Proposal For Cryptographic Method to Rigorously Verify LLM Prompt Experiments
New protocol uses blockchain-inspired signatures to prevent AI prompt tampering and gaslighting attacks.
Developer weberr13 has proposed a novel cryptographic protocol designed to bring mathematical rigor to LLM prompt engineering experiments. The method, detailed in a March 2026 LessWrong post, addresses a critical vulnerability demonstrated by YouTuber Michael Reeves, who showed how editing past conversation turns could "gaslight" LLMs into logical breakdowns. The system uses EdDSA (Edwards-curve Digital Signature Algorithm) asymmetric key signing to create what weberr13 calls a "cryptographic braid"—a structure that prevents tampering with AI conversation history while maintaining verification efficiency.
The protocol works by independently signing each interaction block (prompt, response, and chain-of-thought if available) and creating a unidirectional acyclic graph where each block references previous signatures. This creates an immutable audit trail that can be verified without per-user storage requirements. The design borrows concepts from blockchain and JWT (JSON Web Token) signing but adds cross-object back-referencing to prevent manipulation. Verification involves walking the entire braid structure, checking signature uniqueness, ensuring only one "genesis" node exists, and confirming the acyclic property of the graph.
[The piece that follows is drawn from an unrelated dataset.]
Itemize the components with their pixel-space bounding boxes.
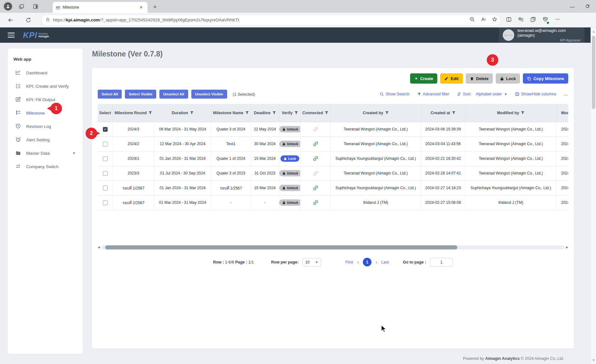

If peer-reviewed and adopted, this cryptographic braid method could transform how researchers and companies like OpenAI and Anthropic conduct prompt engineering studies. It provides a mathematically rigorous way to verify that LLM experiments haven't been tampered with, addressing concerns about weak evidence chains in AI research. The protocol also offers protection against "context hacking" where past conversation turns might be edited server-side, potentially enabling more trustworthy AI agent systems and more scientific discussions of model pathologies.
- Uses EdDSA asymmetric key signing to create immutable audit trails for LLM conversations
- Prevents "gaslighting" attacks where malicious actors edit past conversation turns to manipulate AI behavior
- Enables stateless verification without requiring per-user storage through cryptographic braid structure
Why It Matters
Provides mathematical rigor for AI prompt engineering research and protects against manipulation of LLM conversation history.